With broker/dealers (B/Ds) actively encouraging their advisors to embrace the retirement plan space, a new report by Cerulli suggests that asset managers will need to adapt their approach to product distribution and advisor support in this evolving intermediary landscape.   

Image: Shutterstock.comIn fact, most top-tier asset managers have separate wholesaler teams dedicated to covering the defined contribution (DC) market, including B/D-based advisor practices that specialize in advising retirement plans, according to the latest Cerulli Edge—U.S. Asset and Wealth Management Edition

However, when it comes to “dabbler” and “nonproducer” retirement plan advisors, the coverage areas between retail and DC wholesalers start to blur, adding a layer of “logistical complexity” to engaging and supporting these advisors, the report notes.

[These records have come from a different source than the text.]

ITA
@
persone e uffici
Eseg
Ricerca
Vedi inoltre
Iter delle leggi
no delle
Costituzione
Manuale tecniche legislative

“‘Dabbler’ and ‘nonproducer’ retirement plan advisors make up the majority of B/D-based retirement plan advisors and a meaningful portion of B/D advisor-sold DC assets,” explained Shawn O’Brien, director at Cerulli. “However, some asset managers say their firm still employs a siloed approach to covering these advisors, with little communication between retail and DCIO wholesaler teams.”

Cerulli notes that dabblers are advisors for whom 15%–49% of their AUA is with retirement plans and nonproducers are advisors for whom less than 15% of their AUA comes from retirement plans.

As an alternative, asset managers should instead position themselves as strategic partners for B/D-based advisors seeking to bridge their retirement plan and wealth businesses, the report suggests. To that end, close to half of dabblers and nonproducers (44%) say if they received greater support cultivating wealth management clients from their DC business, they would be more inclined to pursue DC plan opportunities.

Another consideration is that, even though most B/D-based advisors have only a small portion of their total AUA with workplace retirement plans, many have small-business owner wealth management clients who administer and sponsor these workplace plans, the report observes.  “For advisors, overseeing their wealth management clients’ retirement plans adds an element of stickiness to these relationships,” the report emphasizes.

As such, Cerulli recommends that asset managers’ distribution teams employ a collaborative coverage model to address these advisors who express an interest in improving or growing the retirement plan side of their businesses.

Additionally, having better sales tools to grow their DC businesses is a keen area of interest among 41% of nonspecialist retirement plan advisors, the report notes.  

“B/D-based advisors lean on asset managers for nonproduct-related tools, education, and strategic guidance that help them better serve their clients and grow their book of business,” O’Brien further observed. “By helping advisors improve and grow their practices, asset managers win advisors’ loyalty and trust, positioning themselves as strategic partners and laying the foundation for long-term, reciprocal relationships."

That said, employing more collaborative advisor coverage models will require asset managers to revisit their compensation structures to ensure wholesalers are compensated appropriately for their efforts, the report further advises.